Others tell us that they are sure that the only reason donors go
through the procedure is for the
money. Consequently, they
view donors as decidedly unsavory.
Probably you too wonder who the donors are and why they do the
procedure. You probably harbor
some misconceptions about donors and would really like to get a sense of who
your donor could be. We have
interviewed about 2000 potential donors.
Although each donor is a unique person, with a set of characteristics
and experiences that are uniquely her own, we can make some generalizations
about donors
·
Many donors have
family or close friends who have experienced infertility or adoption.
·
Most donors have confidence that their bodies work
right. In contrast to recipients,
who often feel that their bodies "betray them", donors report that
their bodies can withstand physical and emotional stress. Donors tell us that they are up and around the day after
surgery or childbirth, that they never get sick, and require little sleep.
They don’t worry about the drugs or the retrieval.
·
Many donors are physical risk takers.
They state that their hobbies are ones like sky diving or rock
climbing. In contrast, recipients
often tell us that they are risk takers in life (like in business or their
career or finance or even emotionally), but would not say they are physical
risk takers
·
Most donors report that they are content with their
life and love their families.

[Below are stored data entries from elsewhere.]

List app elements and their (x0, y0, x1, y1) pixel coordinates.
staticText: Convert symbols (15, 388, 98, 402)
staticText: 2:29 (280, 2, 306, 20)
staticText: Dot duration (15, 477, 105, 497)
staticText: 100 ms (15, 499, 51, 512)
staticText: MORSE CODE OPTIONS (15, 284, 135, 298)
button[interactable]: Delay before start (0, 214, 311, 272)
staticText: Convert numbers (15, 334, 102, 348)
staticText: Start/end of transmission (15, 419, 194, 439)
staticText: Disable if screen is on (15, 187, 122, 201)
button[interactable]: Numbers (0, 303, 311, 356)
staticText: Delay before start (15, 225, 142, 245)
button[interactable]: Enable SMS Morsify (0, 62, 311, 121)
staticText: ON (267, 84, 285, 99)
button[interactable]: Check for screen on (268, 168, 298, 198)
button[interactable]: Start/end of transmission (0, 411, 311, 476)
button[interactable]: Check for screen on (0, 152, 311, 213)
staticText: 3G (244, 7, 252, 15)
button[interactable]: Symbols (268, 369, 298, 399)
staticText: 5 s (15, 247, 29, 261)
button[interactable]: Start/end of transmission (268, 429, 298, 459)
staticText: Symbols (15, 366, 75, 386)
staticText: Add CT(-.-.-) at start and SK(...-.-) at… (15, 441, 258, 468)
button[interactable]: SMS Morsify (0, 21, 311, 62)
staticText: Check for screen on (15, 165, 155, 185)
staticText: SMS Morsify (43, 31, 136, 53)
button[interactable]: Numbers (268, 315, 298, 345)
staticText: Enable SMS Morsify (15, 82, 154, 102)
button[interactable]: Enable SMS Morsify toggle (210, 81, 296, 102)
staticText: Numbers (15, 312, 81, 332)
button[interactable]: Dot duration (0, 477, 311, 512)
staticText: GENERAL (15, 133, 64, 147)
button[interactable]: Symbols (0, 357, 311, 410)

A
typical population of college women scores about 11 on a widely used measure
of depression, the Beck
Depression Scale--they are depressed[i].
College donors, in contrast, score under 5: they are not depressed.
They report, for example, that they love their parents and are happy
with their lives. Donors (ones
that are accepted to be donors) are motivated only in part by the money they
are paid. Donors are most often
motivated by altruism or by healthy narcissism, or a little of both.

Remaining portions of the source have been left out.